Businesses are at risk of falling behind if they fail to see the advantages of good governance and the benefits it can bring. That’s according to Evolution, the integrated fire and security systems business.
Brendan McGarrity, head of risk and design at Evolution, argues that ‘box-ticking’ to meet a legal, regulatory or compliance obligation should not be the strategy to adopt and implement.
McGarrity informed Security Matters: “I’m sure we’ve all been guilty of ‘ticking a box’ either because we don’t understand or believe in something, but simply need to get it off our desk. I’m sure, also, that there are some of those with a security remit who do much the same when it comes to governance in relation to risk. There are clear advantages and true benefits to be realised from good governance.”
As an example, McGarrity quoted a Quality Manual. “To some, it’s a manual that, once completed, can sit on a dusty shelf or be lost in a drawer, never to see daylight again unless and until a quality inspection’s due. Then there are others who see it differently. They would view a Quality Manual as a proactive tool for instigating continual improvements to a business and its operations.”
Readily embracing quality
McGarrity notes certain sectors, such as the pharmaceutical or high-tech electronics industries, embrace quality readily, and realise the benefits such an approach can bring, but others are less willing until an event obliges them to see and think differently.

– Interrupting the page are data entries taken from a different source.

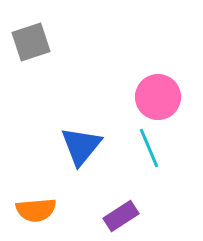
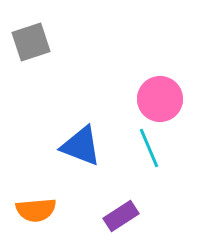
pink circle: moved 2 px right, 2 px down
blue triangle: rotated 48 degrees counterclockwise
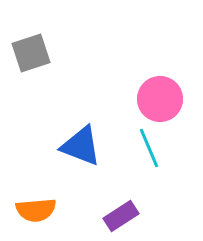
gray square: moved 11 px down
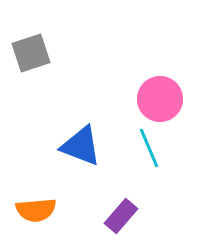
purple rectangle: rotated 16 degrees counterclockwise
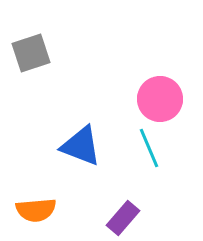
purple rectangle: moved 2 px right, 2 px down
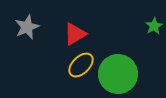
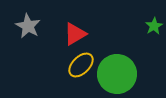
gray star: moved 1 px right, 1 px up; rotated 20 degrees counterclockwise
green circle: moved 1 px left
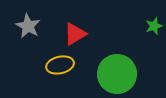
green star: rotated 12 degrees clockwise
yellow ellipse: moved 21 px left; rotated 32 degrees clockwise
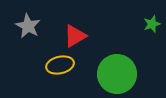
green star: moved 2 px left, 2 px up
red triangle: moved 2 px down
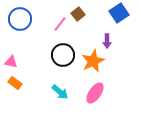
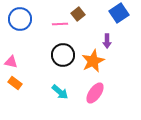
pink line: rotated 49 degrees clockwise
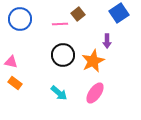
cyan arrow: moved 1 px left, 1 px down
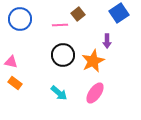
pink line: moved 1 px down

He also pinpoints the Surveillance Camera Commissioner as an interesting case and highlights the example of a major retailer who sought accreditation with the Commissioner, not because they had to, but because they realised the benefits from doing so.

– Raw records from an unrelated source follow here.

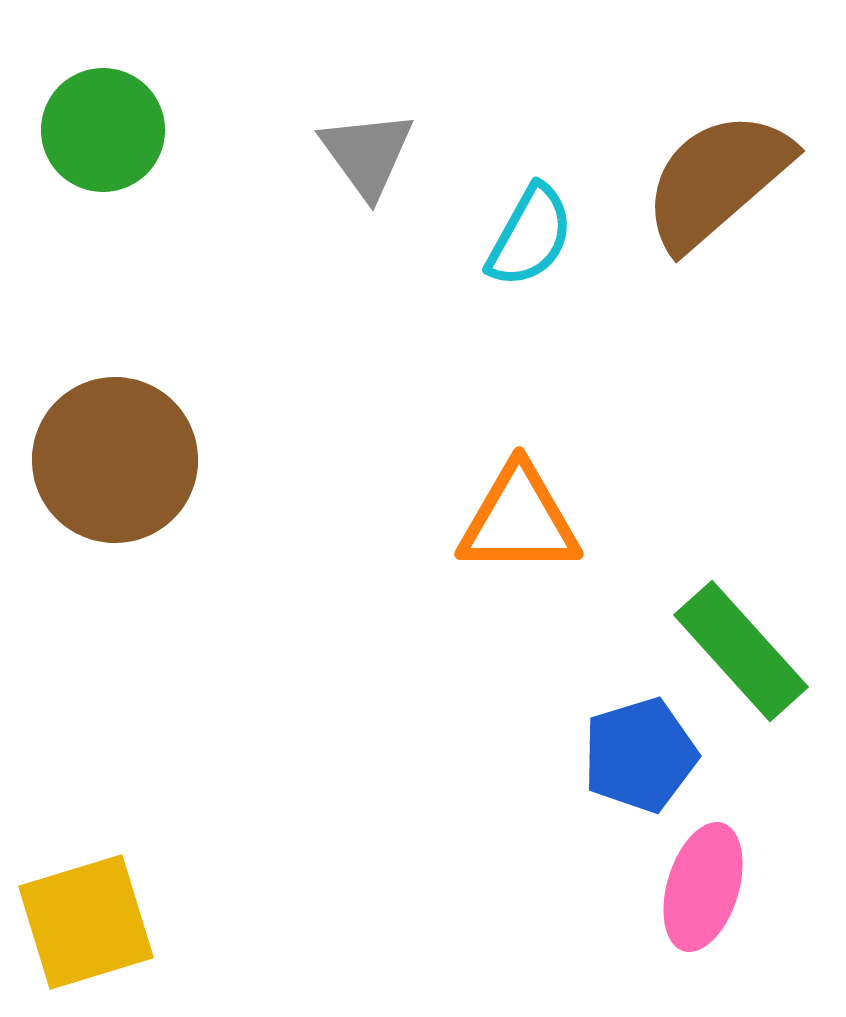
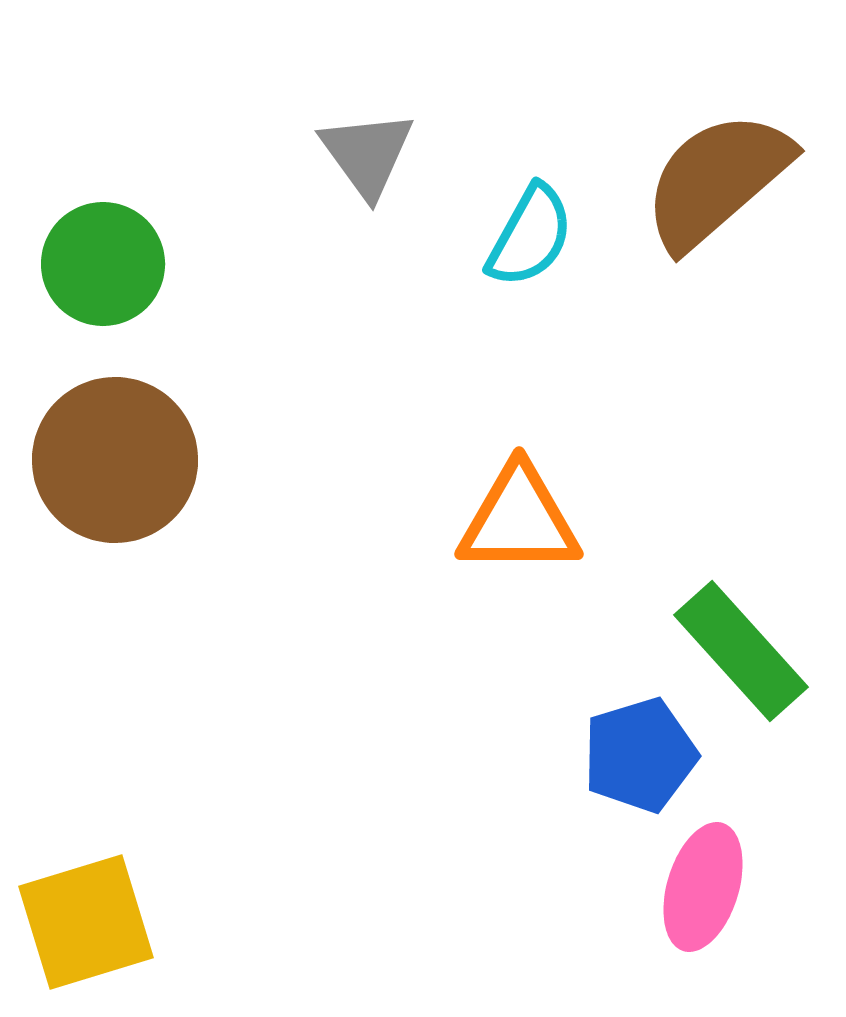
green circle: moved 134 px down
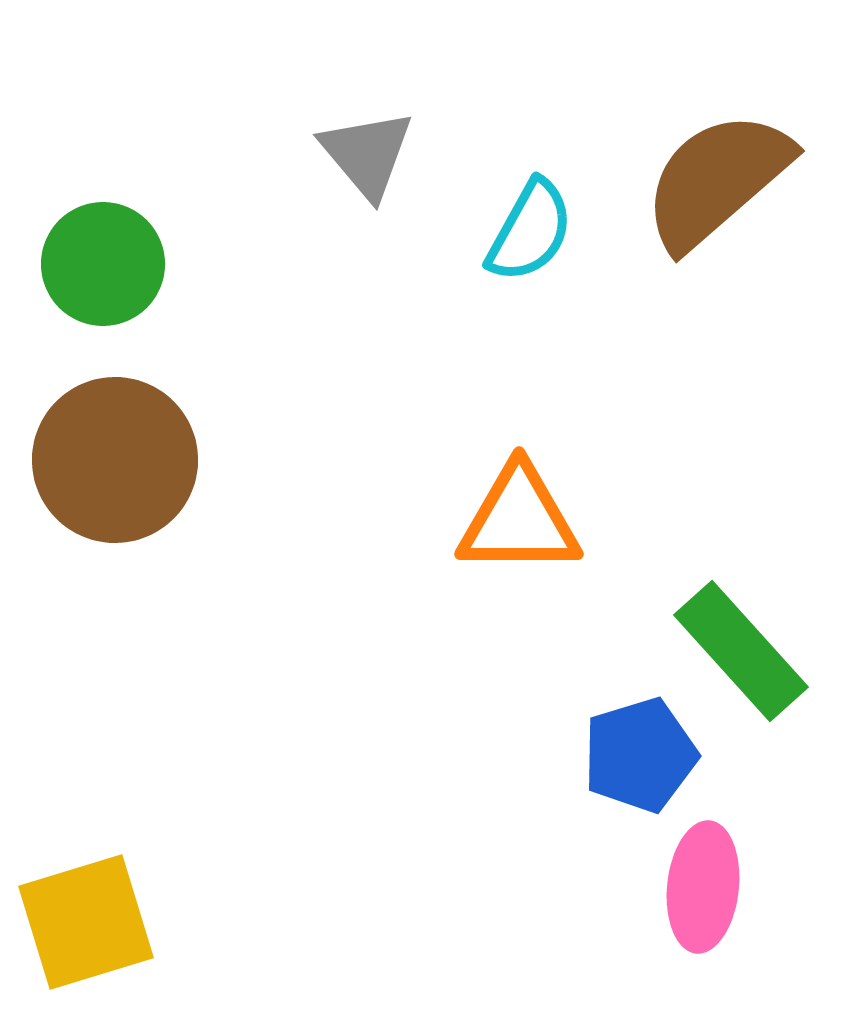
gray triangle: rotated 4 degrees counterclockwise
cyan semicircle: moved 5 px up
pink ellipse: rotated 11 degrees counterclockwise
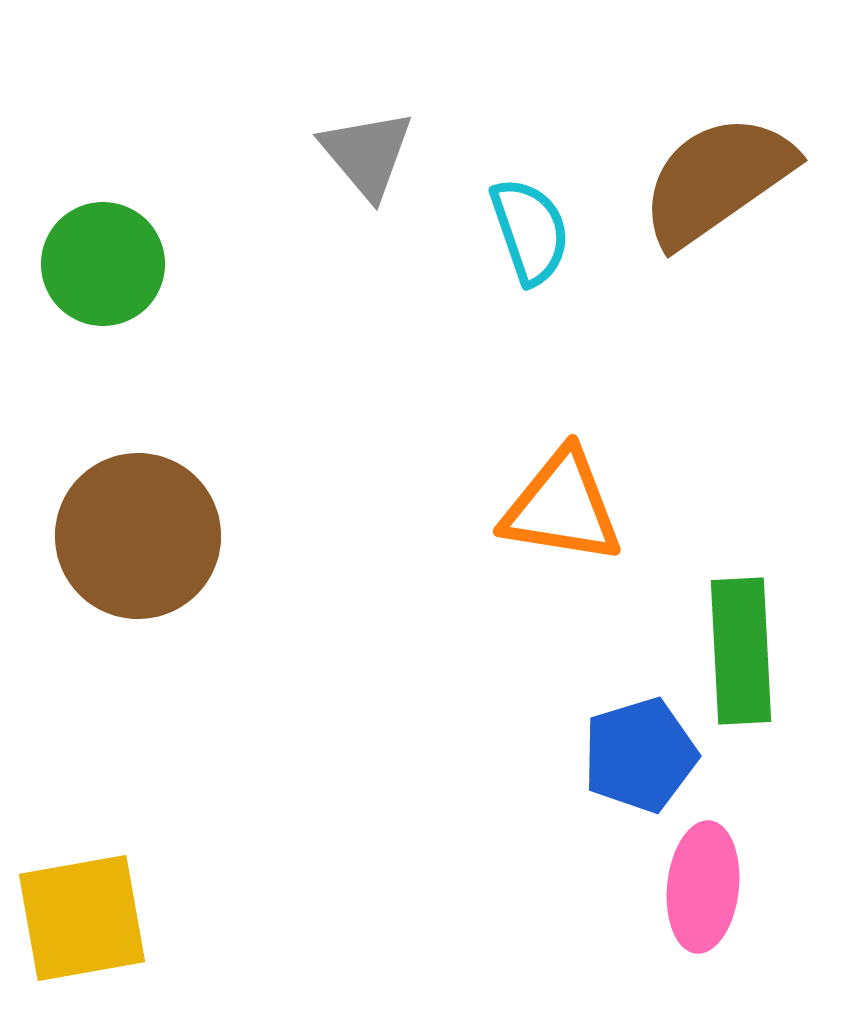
brown semicircle: rotated 6 degrees clockwise
cyan semicircle: rotated 48 degrees counterclockwise
brown circle: moved 23 px right, 76 px down
orange triangle: moved 43 px right, 13 px up; rotated 9 degrees clockwise
green rectangle: rotated 39 degrees clockwise
yellow square: moved 4 px left, 4 px up; rotated 7 degrees clockwise
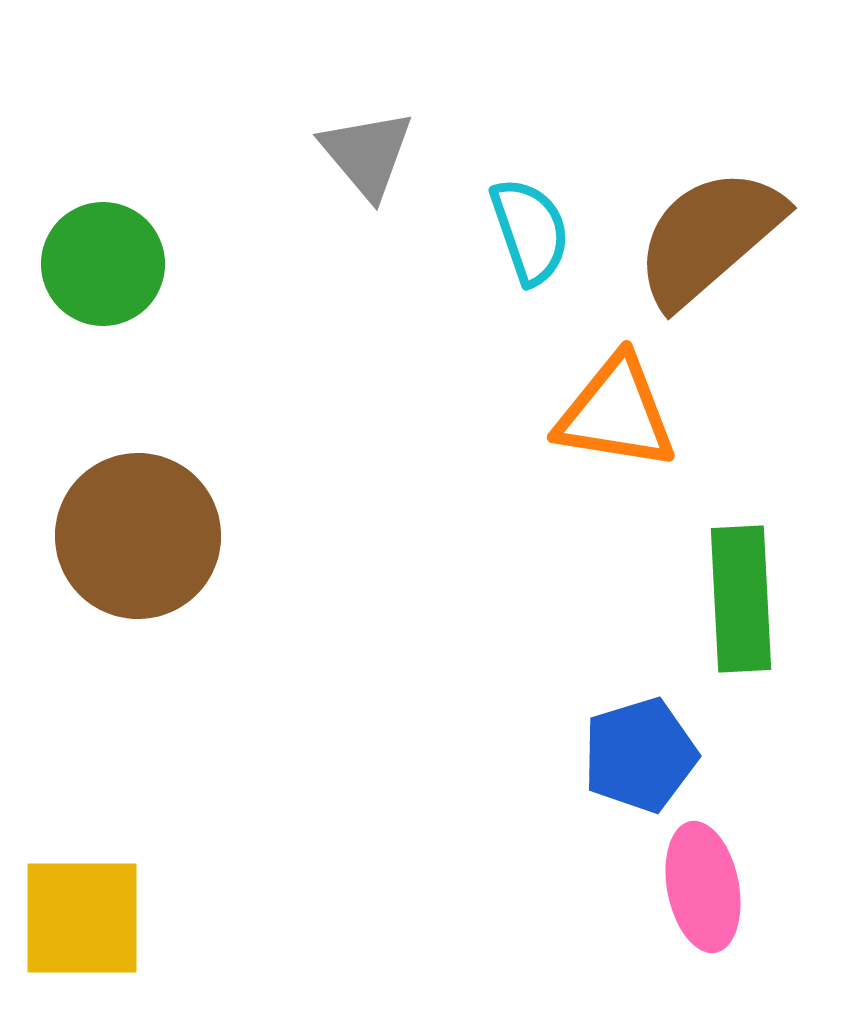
brown semicircle: moved 8 px left, 57 px down; rotated 6 degrees counterclockwise
orange triangle: moved 54 px right, 94 px up
green rectangle: moved 52 px up
pink ellipse: rotated 17 degrees counterclockwise
yellow square: rotated 10 degrees clockwise
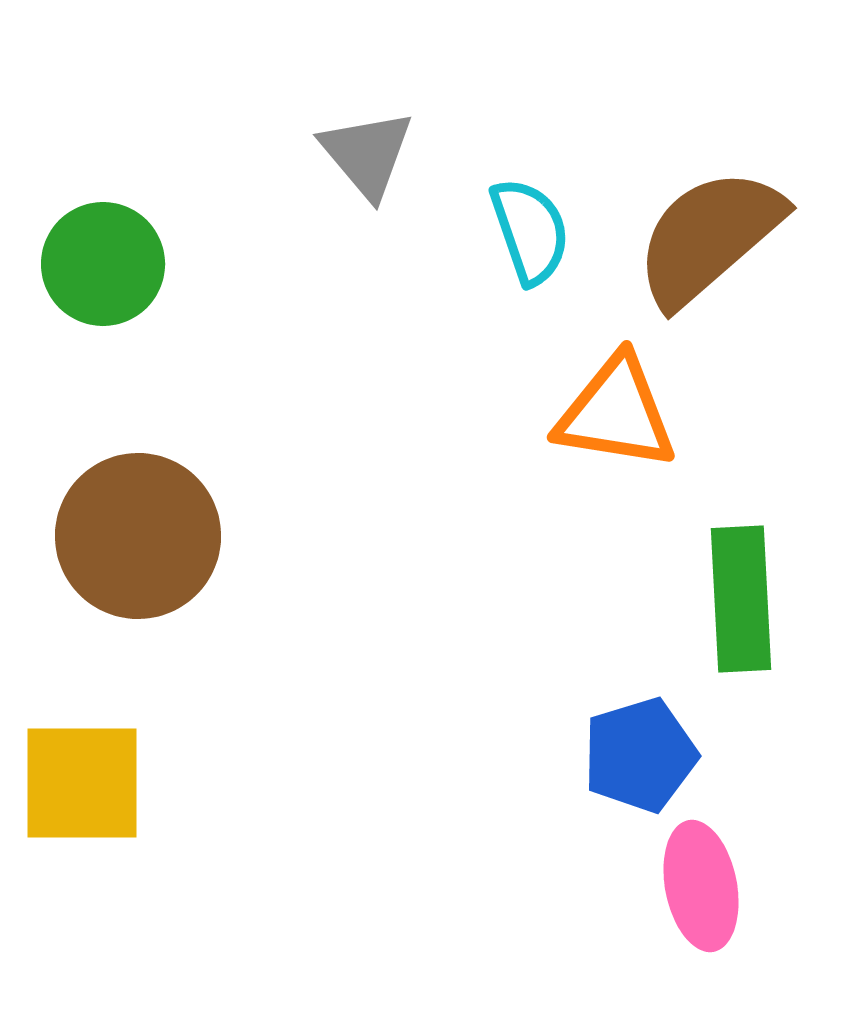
pink ellipse: moved 2 px left, 1 px up
yellow square: moved 135 px up
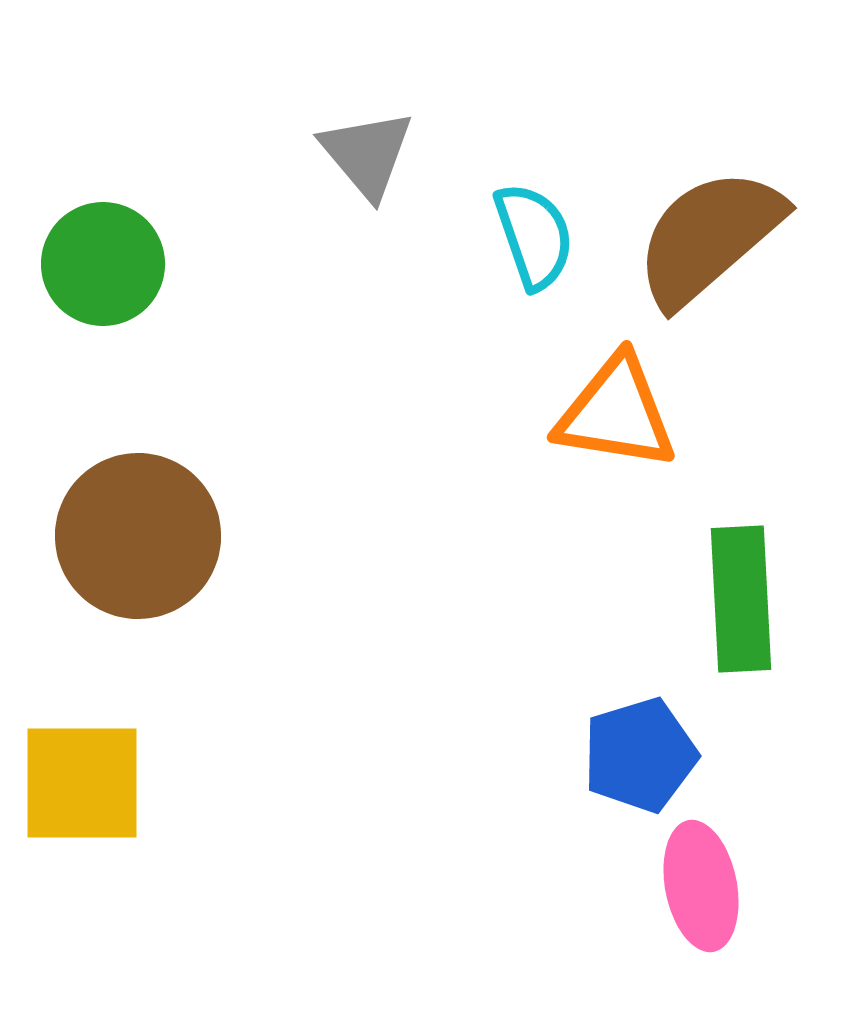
cyan semicircle: moved 4 px right, 5 px down
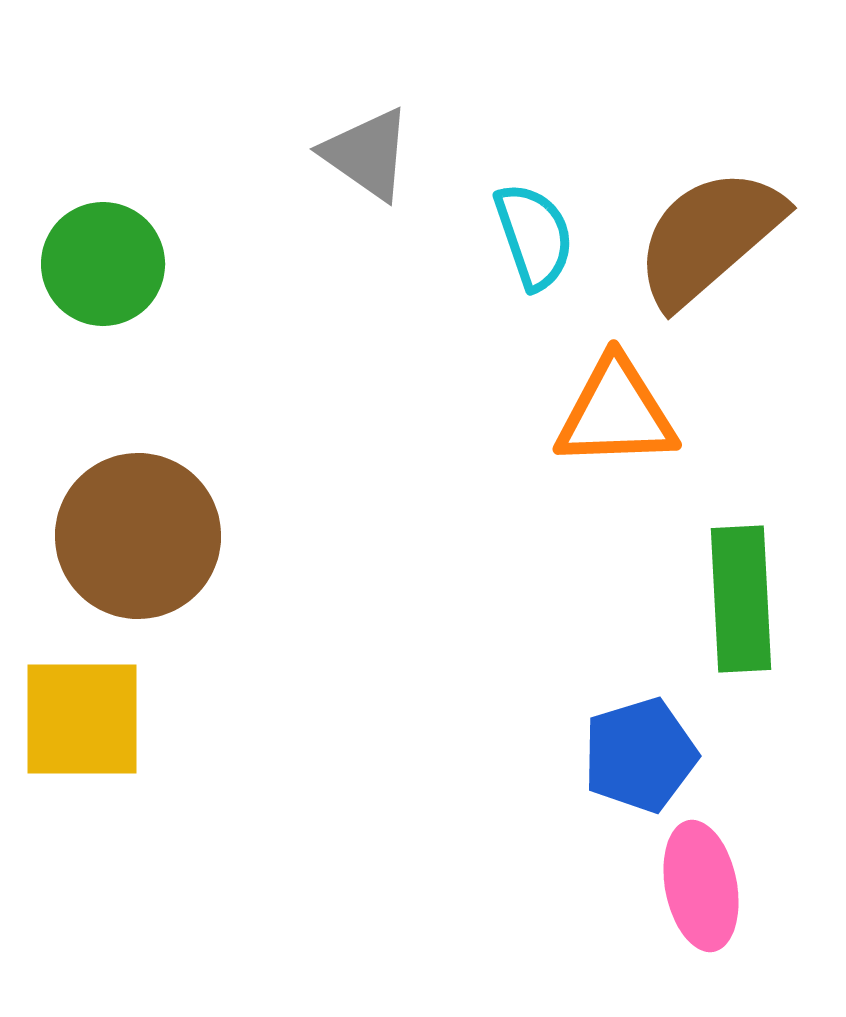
gray triangle: rotated 15 degrees counterclockwise
orange triangle: rotated 11 degrees counterclockwise
yellow square: moved 64 px up
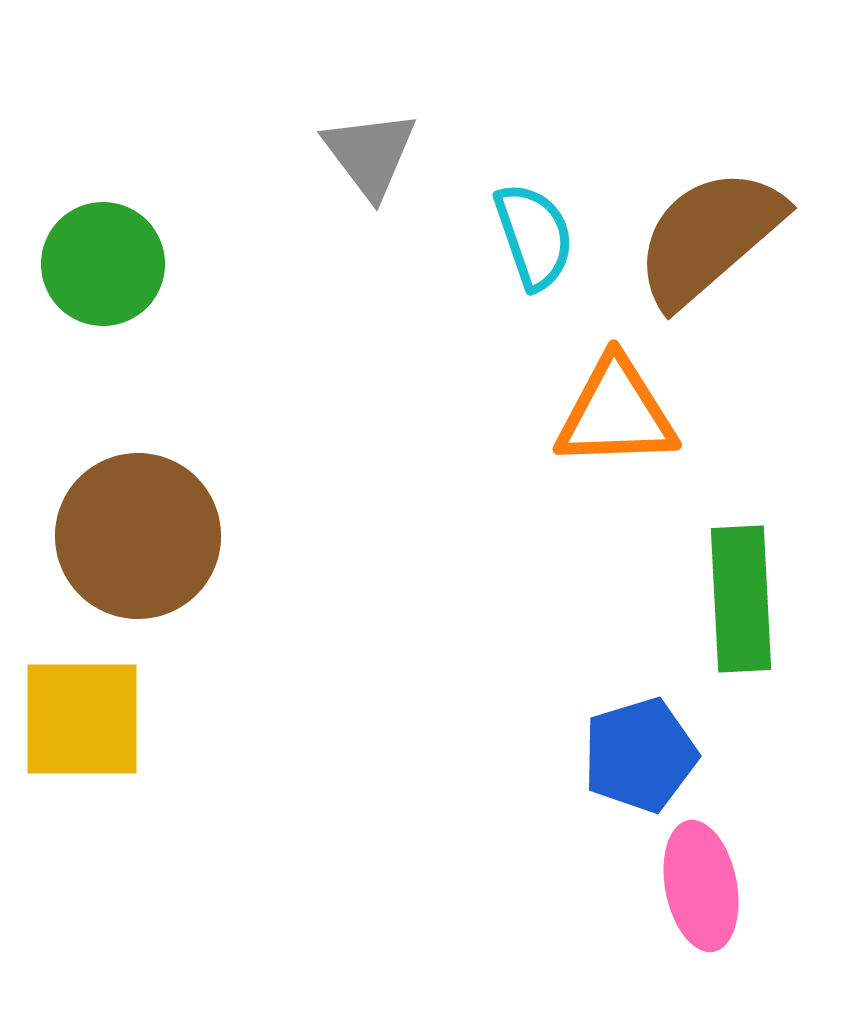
gray triangle: moved 3 px right; rotated 18 degrees clockwise
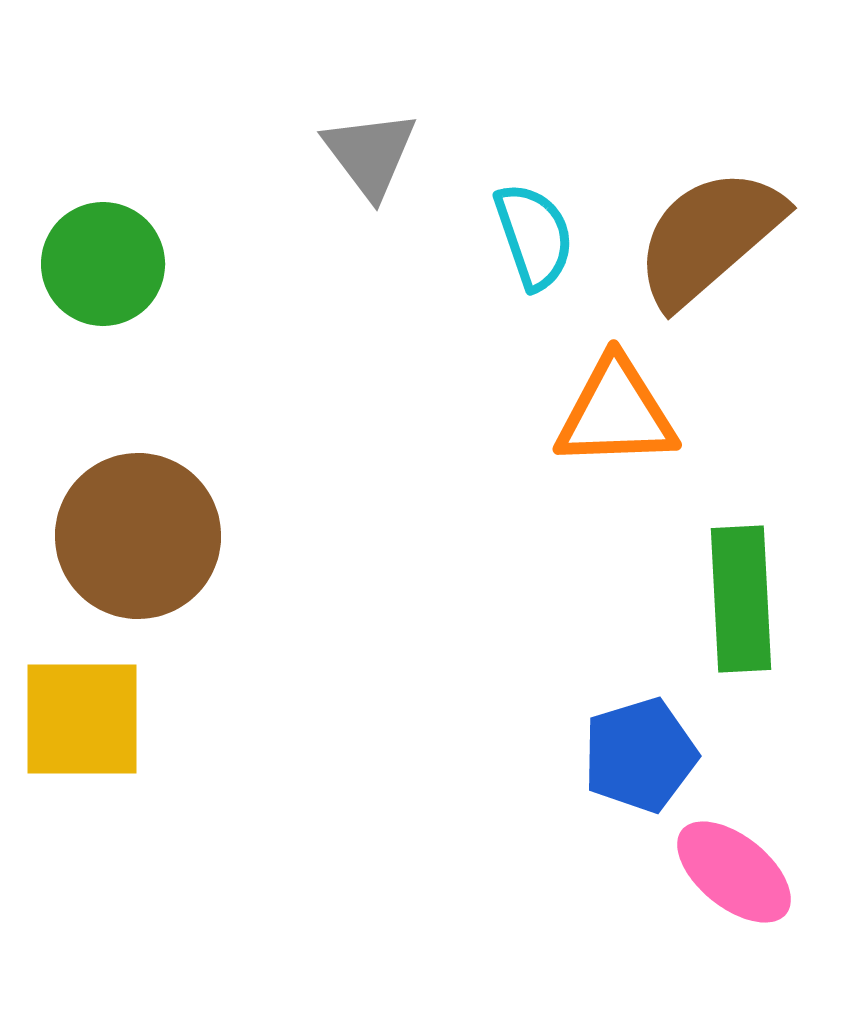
pink ellipse: moved 33 px right, 14 px up; rotated 40 degrees counterclockwise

“The business was not obliged to have Surveillance Camera Commissioner accreditation. It did not need to tick a box. It did so to demonstrate genuine leadership and strategic influence across the sector. The senior stakeholders were engaged and found to be suitably impressed, and their brand and reputation enhanced among stakeholders and customers alike. They also realised the commercial and operational benefits that Surveillance Camera Commissioner compliance could bring. Benefits that far outweighed the costs involved, not least an increase in public confidence in the way the systems were operated and managed.”
Compliance as business enabler
McGarrity added: “Though such compliance wasn’t essential to the business concerned, the organisation saw it as a business enabler and one that affords the company competitive advantage.”
For McGarrity, that’s the key point. “Good governance should be a differentiator,” he concluded. “High-end integrators see it as an opportunity to put distance between themselves and the volume-based installers who are perhaps not as focused on building long-term relationships. That said, good governance only becomes a differentiator if the true benefits are properly understood and realised.”